Pan, S.; Zhu, C.; Zhao, XM.; Coelho, LP. A deep siamese neural network improves metagenome-assembled genomes in microbiome datasets across different environments. Nat Commun 13, 2326 (2022). https://doi.org/10.1038/s41467-022-29843-y

Basic usage of SemiBin

A tutorial of running SemiBin from scrath can be found here SemiBin tutorial.

Installation:

conda create -n SemiBin
conda activate SemiBin
conda install -c conda-forge -c bioconda semibin

The inputs to the SemiBin are contigs (assembled from the reads) and BAM files (reads mapping to the contigs). In the docs you can see how to generate the inputs starting with a metagenome.

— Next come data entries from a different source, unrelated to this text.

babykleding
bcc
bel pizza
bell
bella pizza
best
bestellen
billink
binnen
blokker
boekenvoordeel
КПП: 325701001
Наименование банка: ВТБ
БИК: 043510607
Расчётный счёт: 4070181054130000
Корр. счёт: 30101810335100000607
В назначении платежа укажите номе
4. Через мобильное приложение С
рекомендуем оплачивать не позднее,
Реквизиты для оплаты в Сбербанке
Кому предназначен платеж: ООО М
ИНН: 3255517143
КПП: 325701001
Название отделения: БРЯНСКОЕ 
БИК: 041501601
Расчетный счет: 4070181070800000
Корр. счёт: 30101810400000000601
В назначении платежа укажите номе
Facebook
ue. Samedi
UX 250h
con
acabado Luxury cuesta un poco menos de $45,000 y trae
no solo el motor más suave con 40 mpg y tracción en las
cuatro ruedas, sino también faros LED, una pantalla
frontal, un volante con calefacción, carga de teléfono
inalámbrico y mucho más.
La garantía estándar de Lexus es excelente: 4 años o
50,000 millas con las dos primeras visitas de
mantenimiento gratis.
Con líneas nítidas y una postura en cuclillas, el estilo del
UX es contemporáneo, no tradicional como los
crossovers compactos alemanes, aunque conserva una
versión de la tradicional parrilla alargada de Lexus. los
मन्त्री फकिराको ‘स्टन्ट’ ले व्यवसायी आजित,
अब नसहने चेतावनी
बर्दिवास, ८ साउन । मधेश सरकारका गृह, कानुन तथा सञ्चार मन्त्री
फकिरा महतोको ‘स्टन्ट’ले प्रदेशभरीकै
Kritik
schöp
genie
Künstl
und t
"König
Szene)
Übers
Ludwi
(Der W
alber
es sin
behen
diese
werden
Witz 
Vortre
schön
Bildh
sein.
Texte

Running with single-sample binning (for example: human gut samples):

SemiBin single_easy_bin -i contig.fa -b S1.sorted.bam -o output --environment human_gut

Running with multi-sample binning:

SemiBin multi_easy_bin -i contig_whole.fa -b *.sorted.bam -o output

The output includes the bins in the output_recluster_bins directory (including the bin.*.fa and recluster.*.fa).

Please find more options and details below and read the docs.

Advanced Installation

SemiBin runs on Python 3.7-3.10.

Bioconda

The simplest mode is shown above. However, if you want to use SemiBin with GPU (which is faster if you have one available), you need to install PyTorch with GPU support:

conda create -n SemiBin
conda activate SemiBin
conda install -c conda-forge -c bioconda semibin
conda install -c pytorch-lts pytorch torchvision torchaudio cudatoolkit=10.2 -c pytorch-lts

MacOS note: you can only install the CPU version of PyTorch in MacOS with conda and you need to install from source to take advantage of a GPU (see #72). For more information on how to install PyTorch, see their documentation.

Source

You will need the following dependencies:

The easiest way to install the dependencies is with conda:

conda install -c conda-forge -c bioconda mmseqs2=13.45111 # (for GTDB support)
conda install -c bioconda bedtools hmmer prodigal samtools
conda install -c bioconda fraggenescan

Once the dependencies are installed, you can install SemiBin by running:

python setup.py install

Examples of binning

SemiBin runs on single-sample, co-assembly and multi-sample binning. Here we show the simple modes as an example. For the details and examples of every SemiBin subcommand, please read the docs.

Binning assemblies from long reads

Since version 1.4, SemiBin proposes new algorithm (ensemble based DBSCAN algorithm) for binning assemblies from long reads. To use it, you can used the subcommands bin_long or pass the option --sequencing-type=long_read to the single_easy_bin or multi_easy_bin subcommands.

Self-supervised mode

Since version 1.3, SemiBin supports completely self-supervised learning, which bypasses the need to annotate contigs with MMSeqs2. In benchmarks, self-supervised learning is both faster (4x faster; using only 11% of RAM at peak) and generates 8.3-21.5% more high-quality bins compared to the version tested in the manuscript To use it, pass the option --training-mode=self to the single_easy_bin or multi_easy_bin subcommands.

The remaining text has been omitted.